Wherever the word "publications" occurs in the listing, copy the whole line.

:: Input data

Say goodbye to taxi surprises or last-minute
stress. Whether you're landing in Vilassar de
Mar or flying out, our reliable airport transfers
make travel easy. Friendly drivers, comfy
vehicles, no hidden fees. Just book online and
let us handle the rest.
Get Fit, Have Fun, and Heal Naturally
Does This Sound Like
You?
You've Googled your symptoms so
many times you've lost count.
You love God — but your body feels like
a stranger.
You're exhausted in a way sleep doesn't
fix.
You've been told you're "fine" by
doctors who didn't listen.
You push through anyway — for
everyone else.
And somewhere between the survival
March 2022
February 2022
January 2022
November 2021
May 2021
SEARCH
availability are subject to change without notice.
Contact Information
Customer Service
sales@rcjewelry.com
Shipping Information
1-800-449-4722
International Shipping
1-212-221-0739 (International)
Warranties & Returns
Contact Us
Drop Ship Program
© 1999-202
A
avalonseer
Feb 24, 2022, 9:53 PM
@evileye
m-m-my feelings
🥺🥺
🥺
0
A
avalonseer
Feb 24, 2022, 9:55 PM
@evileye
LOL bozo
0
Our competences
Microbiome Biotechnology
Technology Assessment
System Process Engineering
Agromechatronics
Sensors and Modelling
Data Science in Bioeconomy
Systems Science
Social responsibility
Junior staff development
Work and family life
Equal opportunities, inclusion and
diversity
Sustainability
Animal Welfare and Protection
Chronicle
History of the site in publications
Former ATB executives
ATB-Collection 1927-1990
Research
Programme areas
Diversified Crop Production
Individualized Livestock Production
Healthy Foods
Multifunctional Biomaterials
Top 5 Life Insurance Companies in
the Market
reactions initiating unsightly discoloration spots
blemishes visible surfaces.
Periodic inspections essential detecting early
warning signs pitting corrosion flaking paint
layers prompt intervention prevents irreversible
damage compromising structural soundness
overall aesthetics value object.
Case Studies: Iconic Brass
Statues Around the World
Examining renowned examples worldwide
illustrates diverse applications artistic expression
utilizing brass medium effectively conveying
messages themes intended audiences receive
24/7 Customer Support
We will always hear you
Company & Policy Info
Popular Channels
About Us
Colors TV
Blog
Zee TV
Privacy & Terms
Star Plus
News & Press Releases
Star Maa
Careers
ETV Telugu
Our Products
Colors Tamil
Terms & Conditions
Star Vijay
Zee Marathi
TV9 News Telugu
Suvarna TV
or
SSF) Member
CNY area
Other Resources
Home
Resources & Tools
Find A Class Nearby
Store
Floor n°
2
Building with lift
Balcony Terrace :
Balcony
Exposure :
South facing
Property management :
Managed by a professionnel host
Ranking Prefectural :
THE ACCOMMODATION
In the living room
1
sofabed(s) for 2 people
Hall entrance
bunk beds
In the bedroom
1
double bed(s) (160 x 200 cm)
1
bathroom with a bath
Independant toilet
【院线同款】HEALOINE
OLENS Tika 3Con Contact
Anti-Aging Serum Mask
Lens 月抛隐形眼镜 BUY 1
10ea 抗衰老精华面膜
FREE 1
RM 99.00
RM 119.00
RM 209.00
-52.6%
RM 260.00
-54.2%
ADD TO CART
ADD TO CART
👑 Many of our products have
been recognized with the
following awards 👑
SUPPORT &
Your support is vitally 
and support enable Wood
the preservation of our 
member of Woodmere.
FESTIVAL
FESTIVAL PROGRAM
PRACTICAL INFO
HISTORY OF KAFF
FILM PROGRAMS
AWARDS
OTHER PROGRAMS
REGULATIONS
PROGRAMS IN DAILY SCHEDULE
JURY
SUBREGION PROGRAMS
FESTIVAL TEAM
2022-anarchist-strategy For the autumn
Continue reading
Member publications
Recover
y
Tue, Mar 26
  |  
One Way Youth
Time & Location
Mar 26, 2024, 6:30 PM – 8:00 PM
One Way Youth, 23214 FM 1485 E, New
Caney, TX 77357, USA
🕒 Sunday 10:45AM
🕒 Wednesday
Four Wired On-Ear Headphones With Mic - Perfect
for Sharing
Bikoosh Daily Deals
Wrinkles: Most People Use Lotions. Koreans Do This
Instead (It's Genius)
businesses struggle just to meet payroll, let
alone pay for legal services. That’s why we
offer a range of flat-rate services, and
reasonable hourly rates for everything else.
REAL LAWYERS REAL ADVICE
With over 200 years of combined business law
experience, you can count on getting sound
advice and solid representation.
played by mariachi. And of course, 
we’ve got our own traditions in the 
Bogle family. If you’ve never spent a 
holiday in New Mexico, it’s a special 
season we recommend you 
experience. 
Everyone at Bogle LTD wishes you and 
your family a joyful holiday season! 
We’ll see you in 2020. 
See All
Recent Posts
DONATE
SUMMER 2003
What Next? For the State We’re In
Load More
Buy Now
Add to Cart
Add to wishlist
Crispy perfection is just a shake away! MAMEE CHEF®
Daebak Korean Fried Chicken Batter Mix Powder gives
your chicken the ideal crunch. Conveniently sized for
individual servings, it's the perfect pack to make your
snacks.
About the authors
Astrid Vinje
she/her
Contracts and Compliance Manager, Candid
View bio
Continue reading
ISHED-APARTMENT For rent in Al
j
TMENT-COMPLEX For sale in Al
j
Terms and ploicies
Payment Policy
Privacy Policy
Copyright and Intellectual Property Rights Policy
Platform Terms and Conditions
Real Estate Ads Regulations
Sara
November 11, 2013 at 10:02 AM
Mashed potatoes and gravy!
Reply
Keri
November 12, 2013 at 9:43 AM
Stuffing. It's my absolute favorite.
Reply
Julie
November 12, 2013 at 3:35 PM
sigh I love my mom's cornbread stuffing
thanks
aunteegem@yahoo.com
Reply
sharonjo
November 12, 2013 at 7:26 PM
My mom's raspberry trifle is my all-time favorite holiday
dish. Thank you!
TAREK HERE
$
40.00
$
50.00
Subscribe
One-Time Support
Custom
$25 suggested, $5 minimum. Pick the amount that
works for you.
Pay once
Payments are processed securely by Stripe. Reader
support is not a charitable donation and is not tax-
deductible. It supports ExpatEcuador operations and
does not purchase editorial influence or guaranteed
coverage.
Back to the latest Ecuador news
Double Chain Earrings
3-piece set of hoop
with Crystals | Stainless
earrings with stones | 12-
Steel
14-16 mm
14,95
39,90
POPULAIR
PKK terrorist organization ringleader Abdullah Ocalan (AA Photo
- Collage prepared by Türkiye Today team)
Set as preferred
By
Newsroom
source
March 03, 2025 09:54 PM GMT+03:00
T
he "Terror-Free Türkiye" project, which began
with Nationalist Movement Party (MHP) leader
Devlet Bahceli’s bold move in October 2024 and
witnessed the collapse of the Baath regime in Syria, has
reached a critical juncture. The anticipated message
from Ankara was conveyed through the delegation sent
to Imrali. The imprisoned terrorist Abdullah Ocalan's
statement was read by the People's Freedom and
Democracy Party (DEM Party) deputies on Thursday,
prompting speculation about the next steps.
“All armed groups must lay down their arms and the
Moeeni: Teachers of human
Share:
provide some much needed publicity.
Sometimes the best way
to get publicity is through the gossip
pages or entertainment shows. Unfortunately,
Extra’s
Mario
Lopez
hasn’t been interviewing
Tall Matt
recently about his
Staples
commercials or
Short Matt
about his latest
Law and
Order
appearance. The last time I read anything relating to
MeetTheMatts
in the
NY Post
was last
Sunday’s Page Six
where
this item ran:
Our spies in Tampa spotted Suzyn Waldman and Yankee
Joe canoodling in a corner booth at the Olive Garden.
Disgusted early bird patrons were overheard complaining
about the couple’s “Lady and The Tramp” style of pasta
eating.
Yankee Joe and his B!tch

::::

> _Solution to this exercise_
History of the site in publications
Member publications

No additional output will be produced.